The national home price index from Clear Capital has officially entered double-dip territory.
The company says data through the end of April has pushed its reading of national home prices 0.7 percent below the prior low recorded in March 2009, as markets have become saturated with bank-owned properties.
Clear Capital’s report shows prices have fallen 11.5 percent over the previous nine-month period. A rate of decline this rapid has not been seen since 2008.
All the major metropolitan statistical areas tracked in Clear Capital’s report showed quarter-over-quarter price declines. The company says it’s a “sign of the continued volatility and fragility of home prices.”
At the regional level, home prices in the West, Northeast, and South regions have all crossed into double dip territory to record their lowest prices since the downturn began.
Clear Capital says the fact that the Midwest is the only region yet to double dip is largely a reflection of magnified gains it experienced during the last two years of tax credit activity.
Dr. Alex Villacorta, director of research and analytics at Clear Capital, says he continues to see evidence of an increase in the proportion of distressed sales taking hold in markets nationwide.

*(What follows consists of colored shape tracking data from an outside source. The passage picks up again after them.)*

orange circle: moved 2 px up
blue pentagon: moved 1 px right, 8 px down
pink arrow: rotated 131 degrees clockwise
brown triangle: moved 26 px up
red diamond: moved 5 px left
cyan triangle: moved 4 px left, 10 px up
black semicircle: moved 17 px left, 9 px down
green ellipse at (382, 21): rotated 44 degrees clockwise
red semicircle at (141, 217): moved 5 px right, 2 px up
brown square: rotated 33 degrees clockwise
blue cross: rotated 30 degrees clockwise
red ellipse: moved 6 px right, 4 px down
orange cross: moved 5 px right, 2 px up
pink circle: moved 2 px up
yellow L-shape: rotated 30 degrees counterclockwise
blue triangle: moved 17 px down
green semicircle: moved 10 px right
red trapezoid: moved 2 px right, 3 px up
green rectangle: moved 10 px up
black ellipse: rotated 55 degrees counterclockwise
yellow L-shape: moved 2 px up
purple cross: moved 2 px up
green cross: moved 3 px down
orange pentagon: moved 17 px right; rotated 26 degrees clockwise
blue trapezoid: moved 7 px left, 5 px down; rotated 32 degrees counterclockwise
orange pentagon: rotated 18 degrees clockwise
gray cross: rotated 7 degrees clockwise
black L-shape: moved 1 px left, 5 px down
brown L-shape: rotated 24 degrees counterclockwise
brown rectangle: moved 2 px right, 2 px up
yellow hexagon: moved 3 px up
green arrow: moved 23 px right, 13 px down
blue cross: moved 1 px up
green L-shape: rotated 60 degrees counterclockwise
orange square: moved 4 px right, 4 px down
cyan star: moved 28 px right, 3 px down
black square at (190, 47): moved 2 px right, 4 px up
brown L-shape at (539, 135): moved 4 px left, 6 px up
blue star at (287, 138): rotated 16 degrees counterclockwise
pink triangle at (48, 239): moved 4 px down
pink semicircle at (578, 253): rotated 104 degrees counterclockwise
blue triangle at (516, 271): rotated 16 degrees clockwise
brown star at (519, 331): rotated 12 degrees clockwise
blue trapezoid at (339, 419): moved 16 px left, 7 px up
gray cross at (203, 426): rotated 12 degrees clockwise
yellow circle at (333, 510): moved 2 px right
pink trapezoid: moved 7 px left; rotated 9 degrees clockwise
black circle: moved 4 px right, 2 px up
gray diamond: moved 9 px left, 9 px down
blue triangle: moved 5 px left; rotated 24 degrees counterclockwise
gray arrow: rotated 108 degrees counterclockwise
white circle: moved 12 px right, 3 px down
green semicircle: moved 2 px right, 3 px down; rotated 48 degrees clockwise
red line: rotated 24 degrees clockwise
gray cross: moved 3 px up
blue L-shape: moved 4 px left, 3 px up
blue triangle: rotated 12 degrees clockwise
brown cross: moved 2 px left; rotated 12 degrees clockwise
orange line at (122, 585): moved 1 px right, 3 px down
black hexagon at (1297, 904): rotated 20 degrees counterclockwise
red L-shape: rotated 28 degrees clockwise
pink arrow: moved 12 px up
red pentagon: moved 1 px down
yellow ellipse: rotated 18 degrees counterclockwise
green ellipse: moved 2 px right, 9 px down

“With more than one-third of national home sales beingREO, market prices are being weighed down as many markets have not regained enough footing to withstand
the strain of the high proportion of REO sales,” Villacorta said.
“In light of the compounding effects of winter’s seasonal slowdown and increased distressed sale activity, the market now faces the true test of whether prices can rebound in the historically active spring season,” according to Villacorta.
While spring typically brings with it a resurgence in home sales – and home prices follow – Clear Capital warns that markets have entered uncharted territory since this spring homebuying season will be the first since 2008 without any tax credit incentive.
“A note of caution to those looking for a strong end to 2011: The last time no incentives were in place and distressed inventories were this high, home prices fell sharply,” Clear Capital said in its report.
The company’s home price report last month noted the subtle but rather ominous trend that distressed sales activity in the West, as a percentage of total sales, had climbed after a prolonged 18-month period of general improvements, and in turn, home prices in the western part of the country hit the double-dip mark in March.
Nationally, Clear Capital says a similar trend has formed with REO saturation climbing to a current level of 34.5 percent after it declined to near 20 percent in mid-2010. Strikingly similar, the company says, 2008 saw REOsaturation grow from near 20 percent early in the year to 32 percent by the end of 2008.
Looking at home price trends during these same two periods ties together similarities, Clear Capital explained, with a 15.6 percent price decline for the 2008 timeframe compared to the 11.5 percent decline for the mid-2010 through April 2011 period.
“This comparison leads to concern over home price declines through the rest of 2011,” Clear Capital said in its report, noting that the trends of 2008 were quickly reversed with the introduction of stimulus measures.
“[T]he housing market still faces many challenges that will only be solved through increased buying activity or a reduction in the distressed segment ? neither of which is assured in 2011,” according to Clear Capital.